I ended up with a fairly straight-forward one line solution with Java 8 as follows:

我最终得到了一个相当简单的 Java 8 单行解决方案，如下所示：

Map<String, Foo> map = fooSet.stream().collect(Collectors.toMap(Foo::getKey, e -> e));

• fooSet is a set of objects of type Foo, i.e. Set<Foo> fooSet
• Foo has a getter called getKeywhich returns a String

• fooSet 是一组 Foo 类型的对象，即 Set<Foo> fooSet
• Foo 有一个 getter 调用getKey它返回一个字符串

You can convert a Setto a Map(same key and value taken from elements of Set) as shown below:

您可以将 a 转换Set为 a Map（取自 的元素的相同键和值Set），如下所示：

private <T> Map<T, T> toMap(Set<T> set) {
    Map<T, T> map = new ConcurrentHashMap<>();
    set.forEach(t -> map.put(t, t));//contains same key and value pair
    return map;
}

From comment:

来自评论：

I would like to know which items only on left, which only on right, which in common (similar to map difference)
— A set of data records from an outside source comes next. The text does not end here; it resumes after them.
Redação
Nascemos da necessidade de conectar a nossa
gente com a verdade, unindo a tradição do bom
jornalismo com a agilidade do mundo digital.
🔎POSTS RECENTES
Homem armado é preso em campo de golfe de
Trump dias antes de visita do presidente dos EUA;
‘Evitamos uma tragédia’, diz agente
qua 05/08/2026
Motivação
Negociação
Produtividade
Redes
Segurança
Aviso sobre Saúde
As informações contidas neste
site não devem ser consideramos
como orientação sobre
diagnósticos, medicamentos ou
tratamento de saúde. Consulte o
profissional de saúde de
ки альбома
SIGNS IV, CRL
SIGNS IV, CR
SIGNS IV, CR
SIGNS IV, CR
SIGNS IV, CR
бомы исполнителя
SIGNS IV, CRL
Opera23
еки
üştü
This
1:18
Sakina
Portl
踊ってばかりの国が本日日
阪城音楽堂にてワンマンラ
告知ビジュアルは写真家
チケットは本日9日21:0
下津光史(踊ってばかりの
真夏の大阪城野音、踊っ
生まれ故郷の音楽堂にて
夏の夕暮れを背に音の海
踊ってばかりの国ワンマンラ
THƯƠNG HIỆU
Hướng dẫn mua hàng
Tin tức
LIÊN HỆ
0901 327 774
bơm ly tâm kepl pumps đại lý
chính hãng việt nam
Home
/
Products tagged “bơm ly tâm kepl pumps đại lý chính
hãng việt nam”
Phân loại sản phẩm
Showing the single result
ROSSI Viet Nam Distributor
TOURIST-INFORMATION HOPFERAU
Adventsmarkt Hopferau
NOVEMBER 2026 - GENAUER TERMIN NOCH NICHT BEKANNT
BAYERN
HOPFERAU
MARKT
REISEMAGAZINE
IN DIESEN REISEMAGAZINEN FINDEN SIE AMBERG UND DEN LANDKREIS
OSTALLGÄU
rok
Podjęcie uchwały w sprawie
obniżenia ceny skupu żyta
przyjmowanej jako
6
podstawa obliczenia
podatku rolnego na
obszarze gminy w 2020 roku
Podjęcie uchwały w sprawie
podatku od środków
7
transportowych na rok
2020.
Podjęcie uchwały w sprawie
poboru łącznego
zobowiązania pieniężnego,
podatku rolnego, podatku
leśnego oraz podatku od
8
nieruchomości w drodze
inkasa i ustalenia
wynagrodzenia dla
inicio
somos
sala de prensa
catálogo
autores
我想知道哪些项目只在左边，哪些只在右边，哪些是共同点（类似于地图差异）

Use removeAll()and [retainAll()][3].

使用removeAll()和 [ retainAll()][3].

Example:

例子：

Set<Integer> set1 = new HashSet<>(Arrays.asList(1,3,5,7,9));
Set<Integer> set2 = new HashSet<>(Arrays.asList(3,4,5,6,7));

Set<Integer> onlyIn1 = new HashSet<>(set1);
onlyIn1.removeAll(set2);

Set<Integer> onlyIn2 = new HashSet<>(set2);
onlyIn2.removeAll(set1);

Set<Integer> inBoth = new HashSet<>(set1);
inBoth.retainAll(set2);

System.out.println("set1: " + set1);
System.out.println("set2: " + set2);
System.out.println("onlyIn1: " + onlyIn1);
System.out.println("onlyIn2: " + onlyIn2);
System.out.println("inBoth : " + inBoth);

Output

输出

set1: [1, 3, 5, 7, 9]
set2: [3, 4, 5, 6, 7]
onlyIn1: [1, 9]
onlyIn2: [4, 6]
inBoth : [3, 5, 7]

Now, if you want to know all values and where they were found, you can do this (Java 8):

现在，如果您想知道所有值以及它们的位置，您可以这样做（Java 8）：

Set<Integer> setA = new HashSet<>(Arrays.asList(1,3,5,7,9));
Set<Integer> setB = new HashSet<>(Arrays.asList(3,4,5,6,7));

Map<Integer, String> map = new HashMap<>();
for (Integer i : setA)
    map.put(i, "In A");
for (Integer i : setB)
    map.compute(i, (k, v) -> (v == null ? "In B" : "In Both"));

System.out.println("setA: " + setA);
System.out.println("setB: " + setB);
map.entrySet().stream().forEach(System.out::println);

Output

输出

setA: [1, 3, 5, 7, 9]
setB: [3, 4, 5, 6, 7]
1=In A
3=In Both
4=In B
5=In Both
6=In B
7=In Both
9=In A

See similar answer here.

在这里看到类似的答案。

Assuming that your original set is a set of values (no keys in original data!), you will need to specify keys for the newly created map. Guava's Maps.uniqueIndexmight be helpful (see here)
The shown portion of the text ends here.